Increasing Performance using Multi-Layer LSTM

Feb 02, 2017

In this tutorial, we will introduce multi-layer LSTM to increase the performanceof the model. Multi-layer can also be thought as multiple LSTM units. Thep erplexity will be decreased slightly as compared to single LSTM unit, explained in the previous article.

The multi-layer are simply the connection among several LSTM units, the output from one unit goes as an input to the others. We will use two units which will decrease the perplexity upto 5.7.

The code of the previous LSTM will be modified in the following way. Since we will use two LSTM units we need state and output for each.

  saved_output1 = tf.Variable(tf.zeros([batch_size, num_nodes]), trainable=False)
  saved_state1 = tf.Variable(tf.zeros([batch_size, num_nodes]), trainable=False) 
  saved_output2 = tf.Variable(tf.zeros([batch_size, num_nodes]), trainable=False)
  saved_state2 = tf.Variable(tf.zeros([batch_size, num_nodes]), trainable=False)

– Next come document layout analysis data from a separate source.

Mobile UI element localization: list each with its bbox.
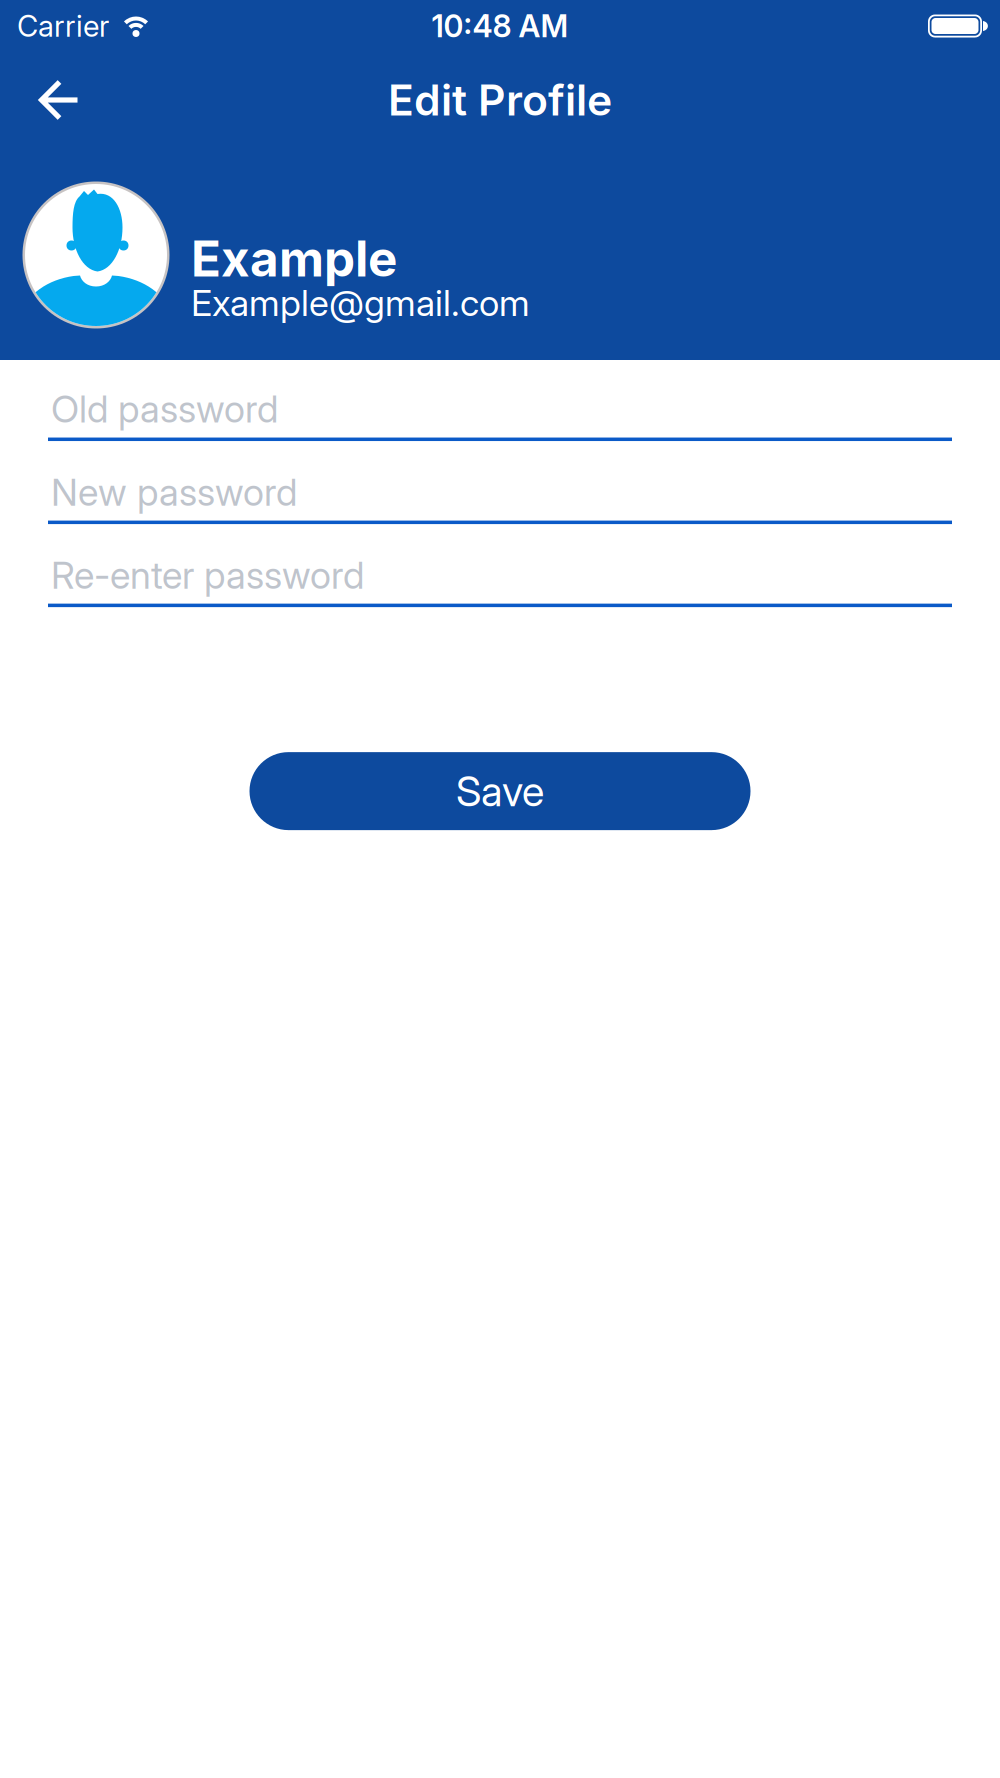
- button[interactable]: Re-enter password: [48, 553, 952, 607]
- staticText: Example: [191, 230, 397, 288]
- staticText: New password: [51, 470, 297, 514]
- button[interactable]: Back: [0, 70, 80, 130]
- button[interactable]: Old password: [48, 387, 952, 441]
- staticText: Re-enter password: [51, 553, 364, 597]
- staticText: Edit Profile: [388, 75, 612, 125]
- staticText: Old password: [51, 387, 278, 431]
- button[interactable]: New password: [48, 470, 952, 524]
- staticText: Save: [456, 767, 544, 816]
- staticText: Carrier: [17, 9, 109, 43]
- staticText: 10:48 AM: [432, 8, 568, 44]
- staticText: Example@gmail.com: [191, 282, 530, 324]
- button[interactable]: Save: [250, 752, 750, 830]
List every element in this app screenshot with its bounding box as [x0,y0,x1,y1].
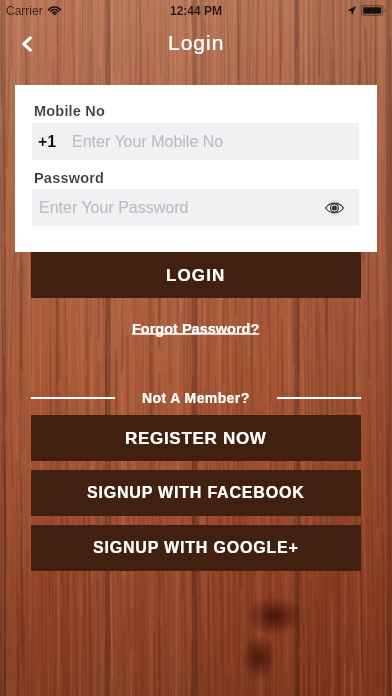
staticText: Password [34,170,105,186]
staticText: Login [168,31,225,54]
staticText: +1 [38,133,57,151]
staticText: LOGIN [166,266,226,285]
button[interactable]: REGISTER NOW [31,415,361,461]
staticText: SIGNUP WITH GOOGLE+ [93,539,299,557]
staticText: Carrier [6,4,43,17]
button[interactable]: LOGIN [31,252,361,298]
button[interactable]: Forgot Password? [126,318,266,340]
staticText: Enter Your Mobile No [72,133,224,151]
button[interactable]: Show password [319,193,349,223]
button[interactable]: Back [12,22,42,66]
button[interactable]: Enter Your Password [32,189,359,226]
staticText: Forgot Password? [132,321,260,337]
staticText: Not A Member? [142,390,250,406]
staticText: SIGNUP WITH FACEBOOK [87,484,305,502]
button[interactable]: SIGNUP WITH FACEBOOK [31,470,361,516]
staticText: 12:44 PM [170,4,223,17]
staticText: Mobile No [34,103,106,119]
button[interactable]: +1 [32,123,359,160]
staticText: REGISTER NOW [125,429,267,448]
staticText: Enter Your Password [39,199,189,217]
button[interactable]: SIGNUP WITH GOOGLE+ [31,525,361,571]
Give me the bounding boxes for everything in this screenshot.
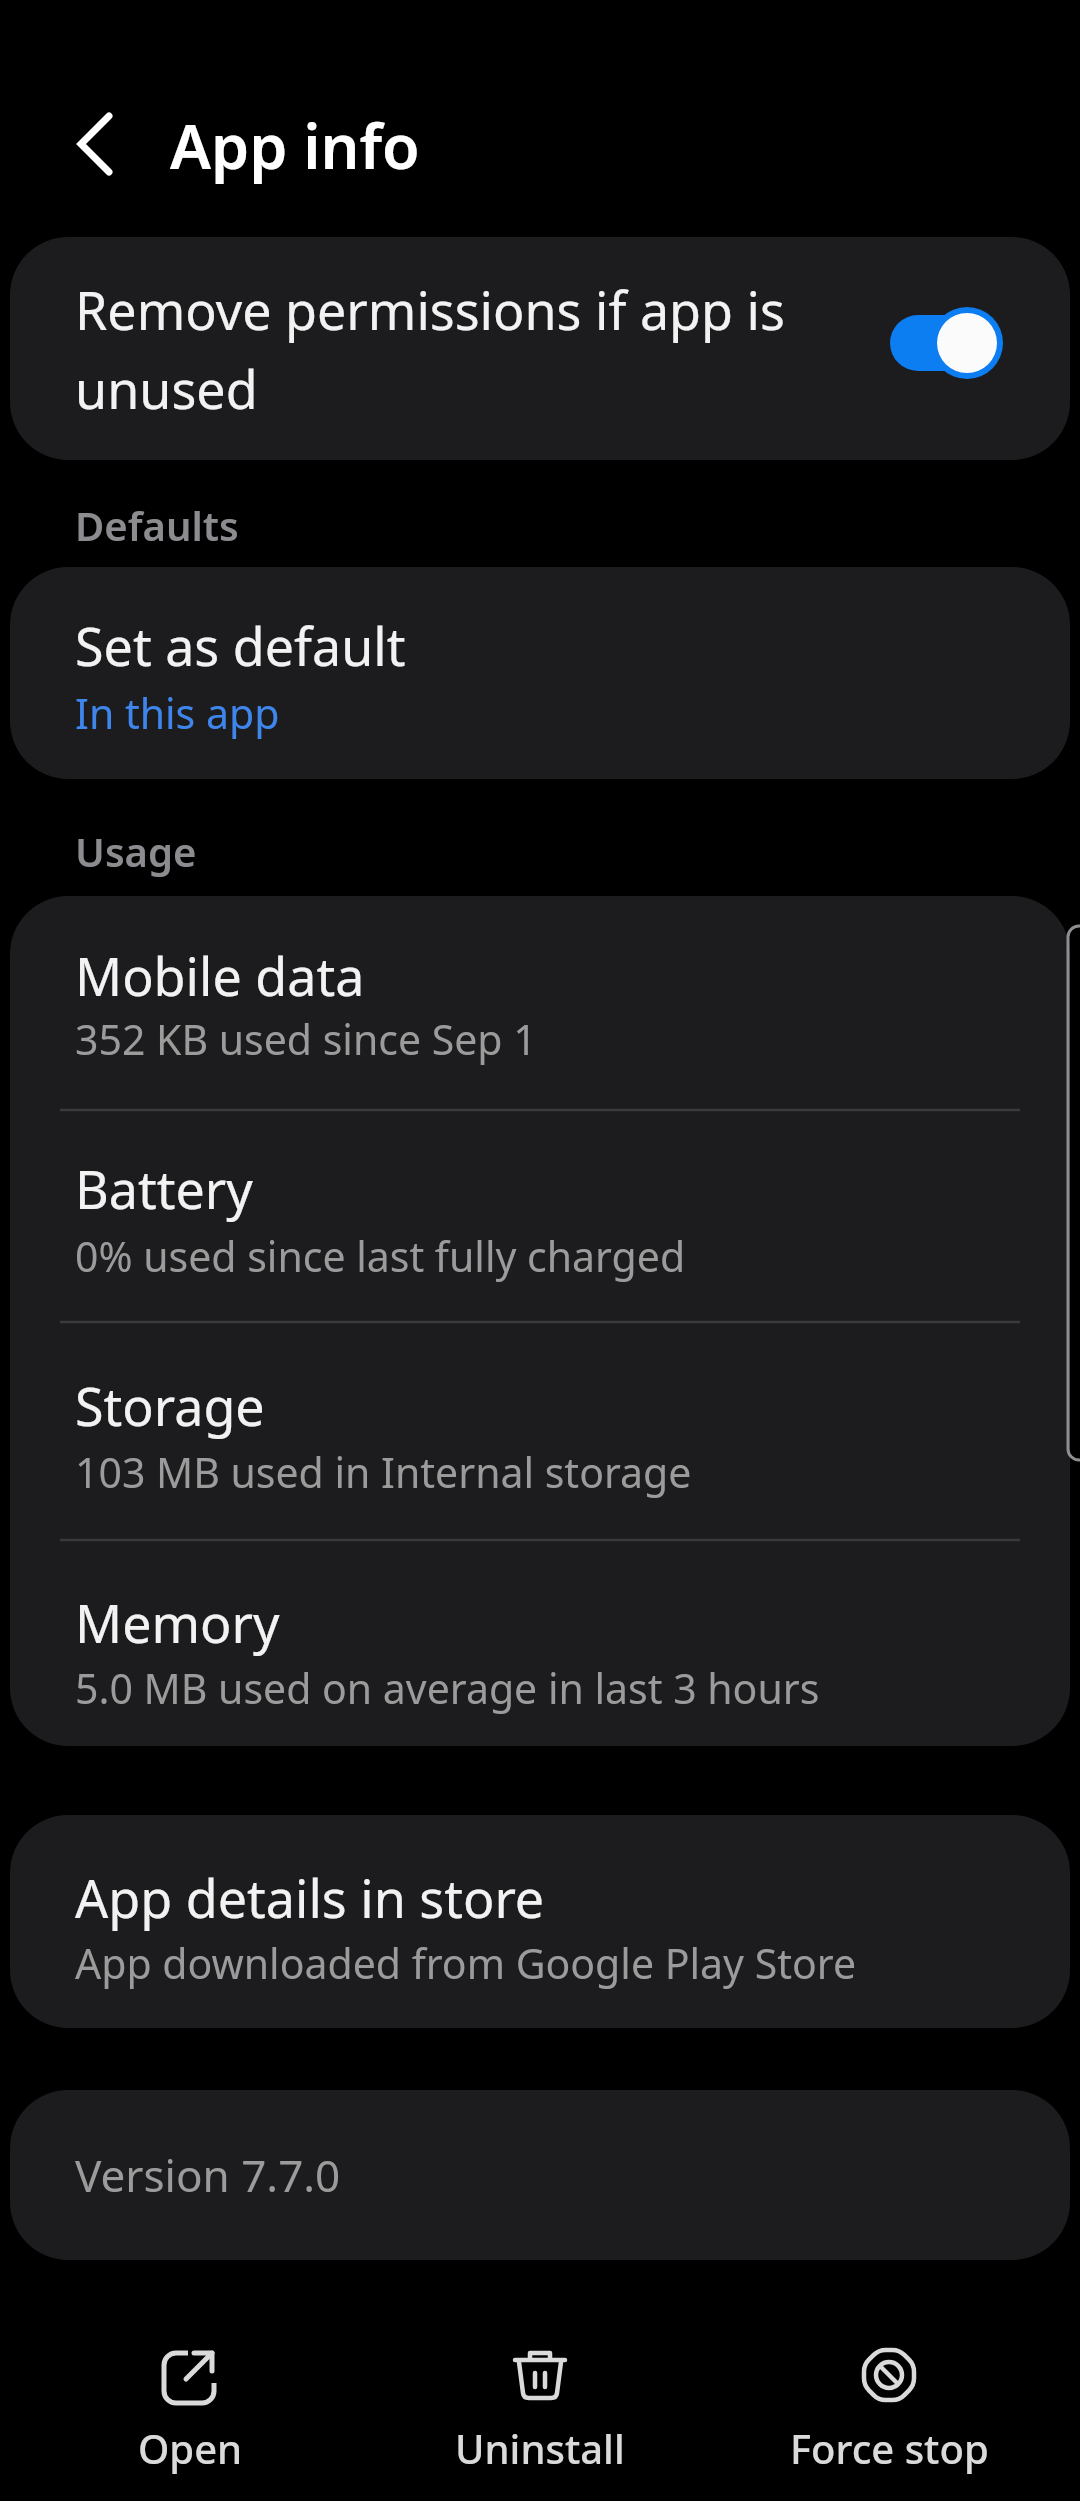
- staticText: Remove permissions if app is: [75, 274, 785, 345]
- button[interactable]: App details in store: [10, 1815, 1070, 2028]
- button[interactable]: Open: [60, 2330, 320, 2490]
- staticText: Uninstall: [455, 2421, 625, 2475]
- button[interactable]: [55, 104, 135, 184]
- staticText: Storage: [75, 1370, 265, 1441]
- staticText: Usage: [75, 824, 197, 878]
- staticText: 352 KB used since Sep 1: [75, 1011, 537, 1067]
- staticText: Memory: [75, 1587, 280, 1658]
- staticText: App details in store: [75, 1862, 545, 1933]
- button[interactable]: Remove permissions if app is: [10, 237, 1070, 460]
- staticText: unused: [75, 353, 258, 424]
- button[interactable]: Mobile data: [10, 896, 1070, 1746]
- staticText: Force stop: [790, 2421, 989, 2475]
- staticText: Mobile data: [75, 940, 365, 1011]
- staticText: 103 MB used in Internal storage: [75, 1444, 692, 1500]
- staticText: App downloaded from Google Play Store: [75, 1935, 857, 1991]
- staticText: Battery: [75, 1153, 253, 1224]
- staticText: Version 7.7.0: [75, 2145, 341, 2205]
- staticText: 5.0 MB used on average in last 3 hours: [75, 1660, 820, 1716]
- button[interactable]: Set as default: [10, 567, 1070, 779]
- staticText: In this app: [75, 685, 280, 741]
- staticText: 0% used since last fully charged: [75, 1228, 686, 1284]
- button[interactable]: Version 7.7.0: [10, 2090, 1070, 2260]
- staticText: App info: [170, 104, 420, 187]
- button[interactable]: Force stop: [759, 2330, 1019, 2490]
- staticText: Set as default: [75, 610, 406, 681]
- button[interactable]: Uninstall: [410, 2330, 670, 2490]
- staticText: Open: [138, 2421, 243, 2475]
- staticText: Defaults: [75, 498, 239, 552]
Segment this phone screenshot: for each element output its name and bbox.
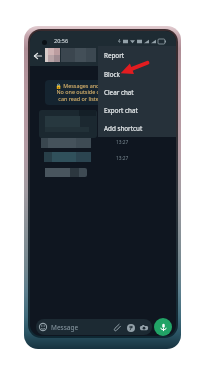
button[interactable]: Block xyxy=(98,65,176,83)
button[interactable]: Back xyxy=(31,49,45,63)
button[interactable]: Add shortcut xyxy=(98,119,176,137)
staticText: 13:27 xyxy=(116,155,129,162)
staticText: Add shortcut xyxy=(104,124,143,133)
button[interactable]: Payment xyxy=(126,323,135,332)
button[interactable]: Attach xyxy=(113,323,122,332)
button[interactable]: Voice message xyxy=(154,318,172,336)
staticText: Clear chat xyxy=(104,88,134,97)
button[interactable]: Clear chat xyxy=(98,83,176,101)
staticText: Report xyxy=(104,51,125,60)
staticText: 🔒 Messages and calls are end-to-end No o… xyxy=(47,82,159,103)
staticText: Block xyxy=(104,70,120,79)
staticText: 4 xyxy=(118,38,121,44)
button[interactable]: Export chat xyxy=(98,101,176,119)
button[interactable]: Message xyxy=(36,319,152,335)
staticText: 20:56 xyxy=(54,37,69,44)
staticText: 13:27 xyxy=(116,139,129,146)
staticText: Message xyxy=(51,323,79,332)
button[interactable]: Report xyxy=(98,46,176,65)
staticText: Export chat xyxy=(104,106,138,115)
button[interactable]: Camera xyxy=(139,323,148,332)
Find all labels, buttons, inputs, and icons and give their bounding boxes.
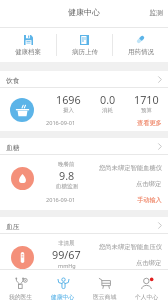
- button[interactable]: 非清晨: [0, 234, 168, 289]
- staticText: 健康中心: [51, 293, 75, 300]
- button[interactable]: 我的医生: [0, 270, 42, 300]
- staticText: 预算: [141, 107, 152, 114]
- other: 个人中心: [141, 277, 154, 289]
- staticText: 血糖监测: [56, 183, 78, 190]
- staticText: 1696: [56, 92, 81, 107]
- staticText: 查看更多: [137, 119, 162, 127]
- other: 医云商城: [99, 277, 112, 289]
- staticText: 医云商城: [93, 293, 117, 300]
- staticText: 个人中心: [135, 293, 159, 300]
- button[interactable]: 个人中心: [126, 270, 168, 300]
- button[interactable]: 晚餐前: [0, 155, 168, 210]
- staticText: 监测: [149, 8, 163, 17]
- button[interactable]: 点击绑定: [136, 180, 162, 188]
- staticText: 1710: [134, 92, 159, 107]
- staticText: 血糖: [6, 143, 20, 152]
- staticText: 手动输入: [137, 196, 162, 204]
- staticText: 2016-09-01: [46, 119, 76, 127]
- staticText: 饮食: [6, 76, 20, 85]
- button[interactable]: 点击绑定: [136, 259, 162, 267]
- staticText: 非清晨: [58, 240, 75, 247]
- other: 我的医生: [15, 277, 28, 289]
- staticText: 健康档案: [15, 48, 41, 56]
- button[interactable]: 血压: [0, 217, 168, 234]
- button[interactable]: 1696: [0, 88, 168, 131]
- staticText: 点击绑定: [136, 180, 162, 188]
- button[interactable]: 监测: [144, 4, 168, 21]
- staticText: 您尚未绑定智能血糖仪: [99, 164, 162, 172]
- staticText: 您尚未绑定智能血压仪: [99, 243, 162, 251]
- button[interactable]: 查看更多: [137, 119, 168, 127]
- staticText: 消耗: [102, 107, 113, 114]
- staticText: 9.8: [59, 168, 75, 183]
- other: 健康中心: [57, 277, 70, 289]
- staticText: 2016-09-01: [46, 196, 76, 204]
- staticText: 血压: [6, 222, 20, 231]
- button[interactable]: 病历上传: [57, 28, 112, 62]
- staticText: 健康中心: [68, 7, 100, 17]
- staticText: 点击绑定: [136, 259, 162, 267]
- staticText: mmHg: [58, 262, 76, 269]
- staticText: 99/67: [52, 247, 81, 262]
- staticText: 病历上传: [72, 48, 98, 56]
- staticText: 0.0: [100, 92, 116, 107]
- button[interactable]: 手动输入: [137, 196, 168, 204]
- button[interactable]: 饮食: [0, 71, 168, 88]
- staticText: 我的医生: [9, 293, 33, 300]
- button[interactable]: 用药情况: [113, 28, 168, 62]
- staticText: 摄入: [63, 107, 74, 114]
- staticText: 晚餐前: [58, 161, 75, 168]
- button[interactable]: 健康档案: [0, 28, 56, 62]
- button[interactable]: 健康中心: [42, 270, 84, 300]
- staticText: 用药情况: [128, 48, 154, 56]
- button[interactable]: 血糖: [0, 138, 168, 155]
- button[interactable]: 医云商城: [84, 270, 126, 300]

We will also change the embedding size because the dimensions will cause problems when the second unit of LSTM is called, the num_nodes and embedding size needs to be same.

embedding_size = 64
num_nodes = 64

Now we need to reduce the number of matrix multiplication. So far we have done total of 8 matmul, now we will reduce it to only 1. For that we will introduce the index numbers for each gate and also the weight initialization for gates will be combined in the following way. This step can also be done in the single unit LSTM.

  m_rows = 4
  m_input_index = 0
  m_forget_index = 1
  m_update_index = 2
  m_output_index = 3

  m_input_w = tf.Variable(tf.truncated_normal([m_rows, embedding_size, num_nodes], -0.1, 0.1))
  m_middle = tf.Variable(tf.truncated_normal([m_rows, num_nodes, num_nodes], -0.1, 0.1))
  m_biases = tf.Variable(tf.truncated_normal([m_rows, 1, num_nodes], -0.1, 0.1))
  m_saved_output = tf.Variable(tf.zeros([m_rows, batch_size, num_nodes]), trainable=False)
  m_input = tf.Variable(tf.zeros([m_rows, batch_size, num_nodes]), trainable=False)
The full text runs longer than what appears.